Панков воспринял предложение о женитьбе за шутку, но  пообещал подумать.
Отдых пошел на пользу делу. Уже на следующий день Панков и Дашевский согласовали все цены и перешли к рассмотрению других вопросов. А вечером Дашевский пригласил его на представление под названием 23-15 (время начала) в варшавском Дворце культуры и науки . Панков принял приглашение, но попытался возместить стоимость билета, тем более что злотые у него оставались. Но Янек успокоил его, сказав, что билеты куплены за счет представительских, выделенных на него.
Представление было весьма оригинальным. Такого в Москве не увидишь. Публика сидела за столиками вокруг круглой арены. В стоимость билета входило небольшое угощение и немного водки. Это был в некотором роде стриптиз. На арену выбегали почти голенькие девушки с зонтиками  на которых были написаны их имена и что-то представляли, но  главным образом самих себя и свои прелести.
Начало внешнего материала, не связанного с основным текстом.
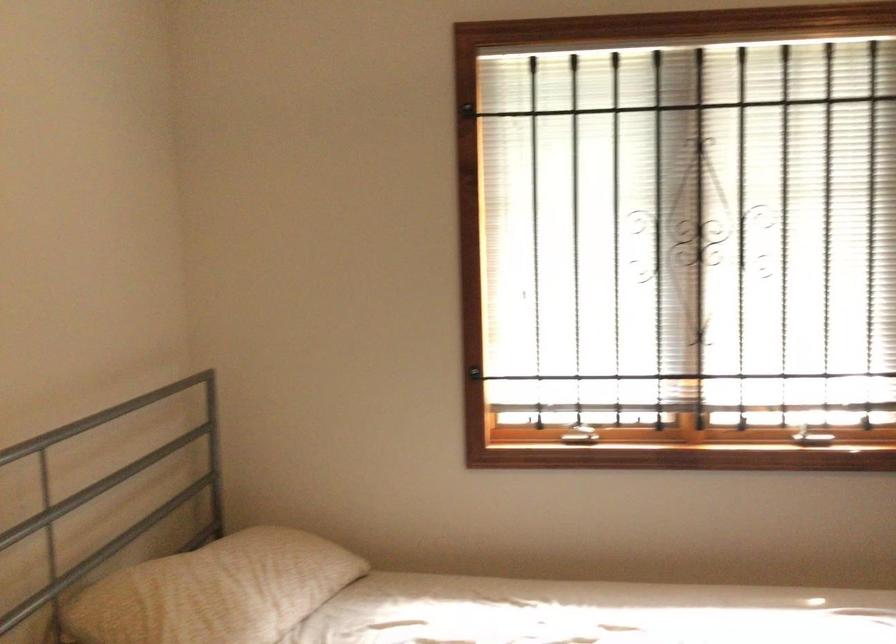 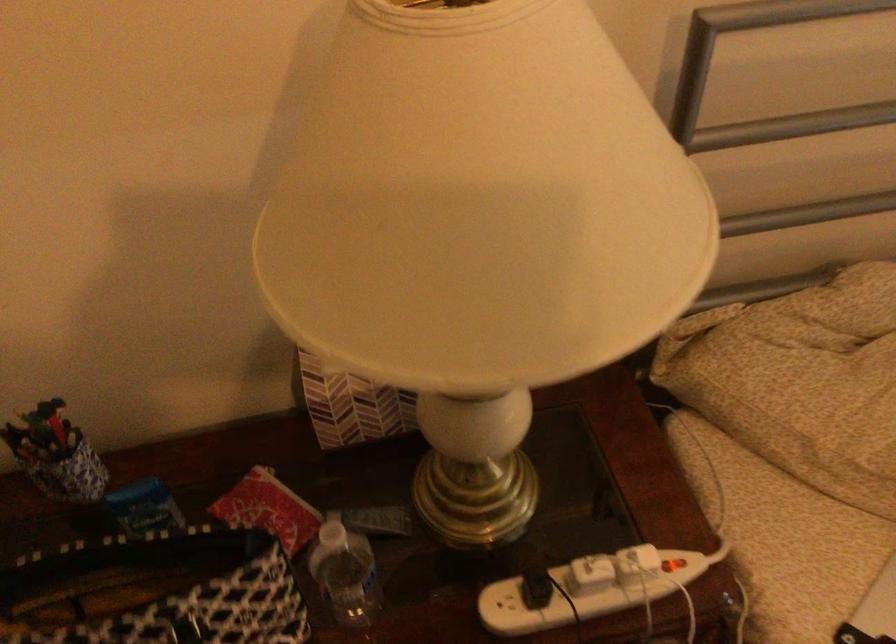 How did the camera likely rotate?

The camera rotated toward left-down.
Поглядывая на голеньких девочек, Дашевский, как оказалось, он тоже был там впервые, рассказал байку о том, как мамаша, отпуская своих дочерей на учебу в Варшаву, сказала, что они должны вести себя пристойно, и закончила напутствием:
- Бавыся яко дамы. (Веселитесь, как дамы.)
Через некоторое время заботливая мамаша получила от них письмо, где они описывали ей свое столичное житье-бытье. А закончили они свое послание фразой: "Бавымося, як дамо." (Веселимся, когда даем.)
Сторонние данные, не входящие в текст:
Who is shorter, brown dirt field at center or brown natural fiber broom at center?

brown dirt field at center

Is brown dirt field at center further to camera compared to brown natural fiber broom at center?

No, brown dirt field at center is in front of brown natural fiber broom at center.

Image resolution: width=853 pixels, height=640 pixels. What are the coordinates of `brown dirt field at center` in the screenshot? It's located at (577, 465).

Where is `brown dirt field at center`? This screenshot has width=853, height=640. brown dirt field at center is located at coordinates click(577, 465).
- Эти девОчки (он сказал с ударением на О) тоже не варшавские. Пся крев, - закончил  Янек.
По тому, как он это сказал, Петр Андреевич не понял, восторгался он ими или осуждал, а прощаясь у входа в гостиницу, вдруг спросил, что тот надумал о женитьбе на его сестре, Услыхав это, Панков смутился, поскольку принял то предложение за шутку. Увидев его смущение, Дашевский сменил тему, и больше к ней не возвращался.
Несравнимо большее впечатление на Петра Андреевича произвел концерт оркестровой музыки Равеля  в сопровождении балета и цветоэффекта в “Театре Вельки” . Он забыл, как выглядел театр, но полюбил музыку Равеля, а, слушая ее, всякий раз представлял танцующие фигурки в разноцветных бликах света.
Гуляя вечерами по городу, он обратил внимание, что никто там не переходил улицу при красном свете светофора. Даже ночью, при полном отсутствии движения, на узкой улочке редкие прохожие терпеливо дожидались, когда загорится зеленый. Когда Петр Андреевич рассказал об этом своем наблюдении пану Янеку, тот рассмеялся и рассказал анекдот о том, как русский, вернувшись домой из поездки в Польшу, сетовал, что там нет коммунистов, поскольку только он ходил там на красный свет.
Его неприятно поразило большое количество собачьих какашек на тротуарах, даже на Маршалковской. 

Минул год. От прибывшего на переговоры в Москву Дашевского он узнал, что прекрасная панночка  вышла замуж и ждет ребенка. Встретились они случайно в коридоре, когда польские коллеги в сопровождении работника объединения направлялись в переговорную комнату. Дашевский узнал Панкова, задержался на минуту, поздоровался не подавая руки,  и с грустной резкостью добавил:
- А вона тебья любит, любила.
Сказав это он скрылся в переговорной. А Петру Андреевичу стало очень грустно. Неужели он опять прошел мимо своей судьбы?